In numeri: 80.4 e 72.3 la media rispettivamente dei punti fatti e subiti in casa da Lucca, 82.6 e 70.9 le medie delle partite lontano dal PalaTagliate. Dove Lucca è andata effettivamente meglio, seppur cambiando poco in termini di valori assoluti. Più ondivago il rendimento mensanino: 85.1 e 70.5 i dati sui punti fatti e subiti in viale Sclavo, 80.9 e 75.4 i corrispettivi lontano da Siena.
Le statistiche delle due squadre non hanno subito scossoni nemmeno nei playoff dove entrambe hanno vinto in maniera netta agli ottavi di finale, ma poi sono state trascinate alla bella sia ai quarti che in semifinale.
Lucca realizza meno punti rispetto alla stagione regolare, viaggiando in post season a 78.9 punti a partita a fronte degli 81.5 di media che aveva in campionato. Leggerissimamente migliorato il dato relativo ai punti subiti: 71 negli 8 incontri di playoff sin qui disputati, 71.6 la media dei canestri concessi in stagione regolare.
La Mens Sana ha invece una media realizzativa più alta: 85.4 nei playoff, 83 in stagione regolare. Mentre è rimasta praticamente inalterata la media dei punti concessi: 72.9 nei playoff, 73 in campionato.

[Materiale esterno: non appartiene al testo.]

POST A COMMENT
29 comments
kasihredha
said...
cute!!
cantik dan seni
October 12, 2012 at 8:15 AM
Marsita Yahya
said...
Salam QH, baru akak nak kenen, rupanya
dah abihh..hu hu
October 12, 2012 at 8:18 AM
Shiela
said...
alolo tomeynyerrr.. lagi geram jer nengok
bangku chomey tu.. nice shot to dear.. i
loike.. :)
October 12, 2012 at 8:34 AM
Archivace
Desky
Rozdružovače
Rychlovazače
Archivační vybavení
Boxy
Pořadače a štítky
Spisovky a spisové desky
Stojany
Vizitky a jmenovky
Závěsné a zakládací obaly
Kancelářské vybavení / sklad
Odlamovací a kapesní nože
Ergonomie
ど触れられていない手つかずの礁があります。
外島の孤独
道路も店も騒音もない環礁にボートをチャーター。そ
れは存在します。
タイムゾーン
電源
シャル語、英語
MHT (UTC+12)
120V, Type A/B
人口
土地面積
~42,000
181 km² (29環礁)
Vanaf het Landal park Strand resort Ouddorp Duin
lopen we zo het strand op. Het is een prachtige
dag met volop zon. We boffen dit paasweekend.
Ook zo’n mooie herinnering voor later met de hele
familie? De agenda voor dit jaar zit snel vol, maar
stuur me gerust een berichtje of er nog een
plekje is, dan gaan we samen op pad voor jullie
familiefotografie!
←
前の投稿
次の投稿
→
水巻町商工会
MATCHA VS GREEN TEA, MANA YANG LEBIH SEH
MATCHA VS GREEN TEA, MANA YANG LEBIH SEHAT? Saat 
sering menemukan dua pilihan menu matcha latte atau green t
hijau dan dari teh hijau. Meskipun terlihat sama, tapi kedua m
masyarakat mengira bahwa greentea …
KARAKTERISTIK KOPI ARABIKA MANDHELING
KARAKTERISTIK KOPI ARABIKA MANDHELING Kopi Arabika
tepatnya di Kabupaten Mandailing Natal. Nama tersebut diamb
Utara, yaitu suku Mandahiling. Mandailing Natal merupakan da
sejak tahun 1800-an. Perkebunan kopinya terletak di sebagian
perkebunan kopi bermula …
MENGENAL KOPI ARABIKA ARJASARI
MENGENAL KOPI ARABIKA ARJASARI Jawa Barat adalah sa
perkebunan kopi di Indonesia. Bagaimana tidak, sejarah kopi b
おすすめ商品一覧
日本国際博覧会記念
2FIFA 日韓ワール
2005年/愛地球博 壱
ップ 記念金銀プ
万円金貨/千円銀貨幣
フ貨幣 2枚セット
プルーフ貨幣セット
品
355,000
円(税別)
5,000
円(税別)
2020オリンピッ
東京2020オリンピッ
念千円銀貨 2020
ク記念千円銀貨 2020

Attenzione poi ai singoli: Docker è stato il miglior realizzatore in campionato, Dubois il terzo, rispettivamente con 16.3 e 14.9 punti a partita. I due si sono confermati anche nei playoff, dove risultano essere primo e secondo per media realizzativa: Drocker con 19.3 di media, Dubois con 15. Nella top ten c’è anche un altro lucchese, Trentin, con 11.9 punti a gara. È sesto, a precederlo in questa particolare graduatoria c’è l’unico mensanino presente: Yarbanga, 12 di media.
Se ne può dedurre che l’attacco lucchese viaggia sui picchi delle sue individualità, mentre la Mens Sana ha una maggiore distribuzione di punti e responsabilità: anche in stagione regolare Yarbanga è stato il top scorer (12.6 a partita) ma era il 17° nella classifica marcatori stagionale.
Cosa si deduce da tutto questo? Semplice, la finale sarà (anche) un affascinante scontro di filosofie: da un lato le fiammate dei singoli di una Lucca che, in stagione, ha saputo essere sempre molto cinica e letale nei momenti chiave; dall'altro la forza del collettivo della Mens Sana capace di coinvolgere e responsabilizzare tutti i suoi effettivi, chiamati adesso (ognuno con le sue specificità) a fare un salto di qualità nella sfida più importante e, pertanto, difficile. A fare la differenza non saranno i singoli canestri, ma i dettagli e la tenuta mentale nell’arco dell’intero incontro.